Le assenze di Salah, Firmino e Robertson sembravano aver messo il sigillo definitivo su un copione già in corso di stampa dall’andata, quando il risultato aveva detto Messia 3-Liverpool 0. 3-0, sì. Proprio come accaduto in Barcellona-Roma dello scorso anno, però, i blaugrana avevano raccolto decisamente più di quanto avessero gettato; anche in quel caso tre gol di scarto (4-1) e anche in quel caso la rimonta dei giallorossi, per una partita senz’altro epica ma niente affatto paragonabile a quella di ieri sera.
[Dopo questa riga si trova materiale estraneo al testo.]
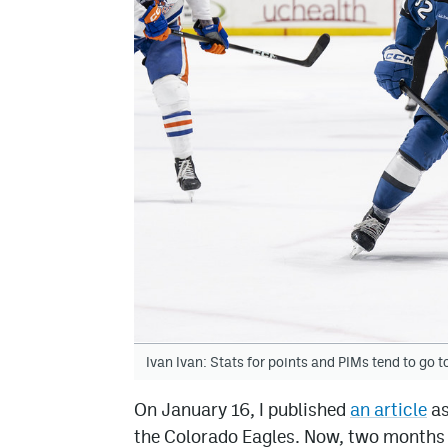
Ivan Ivan: Stats for points and PIMs tend to go t
On January 16, I published
an article
as
the Colorado Eagles. Now, two months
Diciamo questo. L’anno scorso fu l’Epos, ieri è stata Religione. E il gol di Origi dopo 7′ lo aveva fatto presagire, prima che la di lui doppietta lo rendesse manifesto. Ancor più del doppio Wijnaldum, giocatore fin troppo sottovalutato. Non a caso Alisson ha dichiarato che, rispetto allo scorso anno, il ritorno il Barcellona se l’è giocato e come, e chi più di lui può dirlo? Il Barça ha peccato ancora una volta di hybris. E ad Anfield questo equivale a morte certa. Eppure, a nulla sarebbe servito, forse, entrare in campo con un atteggiamento diverso. Ieri sera i Reds sembravano nient’altro che gli attori di un Destino già scritto. Dal portiere ai difensori, Van Dijk su tutti (da Pallone d’Oro); dai difensori ai centrocampisti, Georgino sopra gli altri, ma non sopra il capitano Henderson, da lacrime, come quelle versate dal soldato Milner a fine partita; per finire con l’attacco, mutilo ma musico (preda delle Muse del pallone).
Tutta la gioia dei Reds in una foto (foto Clive Brunskill/Getty Images)
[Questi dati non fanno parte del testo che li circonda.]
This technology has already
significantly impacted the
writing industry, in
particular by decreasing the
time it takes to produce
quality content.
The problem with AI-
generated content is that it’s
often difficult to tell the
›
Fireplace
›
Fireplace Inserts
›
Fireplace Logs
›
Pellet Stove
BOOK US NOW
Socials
Finiamo in polemica col polemico. Scrive Adani: «Fuori Salah, Firmino e poi Robertson, senza mai rinunciare a idee, coraggio e ritmo, puoi anche concedere 4 palle gol (nitide) ma non rinuncerai mai al tentativo di realizzare i tuoi sogni. Klopp e il suo Liverpool hanno testimoniato. Giustizia». Testimonia i limiti di un’analisi di questo tipo il ricorso, in prima istanza, alle “idee”. Senza rientrare nella polemica del momento, su cui pure torneremo per altri sentieri, è bene ribadire che ieri, ad Anfield, è accaduto in prima istanza, semmai, il Metafisico. Cioè l’accadere, appunto. L’evento non rivela mai se stesso. E le idee non esistono senza le azioni degli uomini (e del divino per loro tramite svelato).
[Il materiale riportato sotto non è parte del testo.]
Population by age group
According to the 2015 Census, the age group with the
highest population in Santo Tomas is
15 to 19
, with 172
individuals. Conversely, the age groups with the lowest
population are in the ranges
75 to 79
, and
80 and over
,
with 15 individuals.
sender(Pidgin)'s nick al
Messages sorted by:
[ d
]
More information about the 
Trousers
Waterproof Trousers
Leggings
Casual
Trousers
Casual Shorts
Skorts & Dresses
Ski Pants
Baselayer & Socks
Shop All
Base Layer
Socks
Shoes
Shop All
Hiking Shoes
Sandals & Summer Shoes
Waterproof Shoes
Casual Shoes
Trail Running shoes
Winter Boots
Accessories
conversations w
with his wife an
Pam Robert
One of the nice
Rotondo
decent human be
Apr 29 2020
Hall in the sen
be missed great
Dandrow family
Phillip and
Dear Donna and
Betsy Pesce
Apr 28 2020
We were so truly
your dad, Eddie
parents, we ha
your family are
Klopp e altri 11, più Anfield. Un’emozione unica, un brivido prorompente, un’estasi calcistica come poche nella storia. A memoria, solo quel Barcellona 6-1 PSG, di quell’ultimo grande Barcellona. Cos’altro? Il tema rimonte, certamente. A riprova di quanto detto poco fa. Il Porto contro la Roma, lo United contro i parigini, la Juve contro l’Atletico, e ora il Liverpool, che di rimonte se ne intende. E occhio a stasera. Una delle più belle Champions League della storia. Ringraziamo il calcio, signori.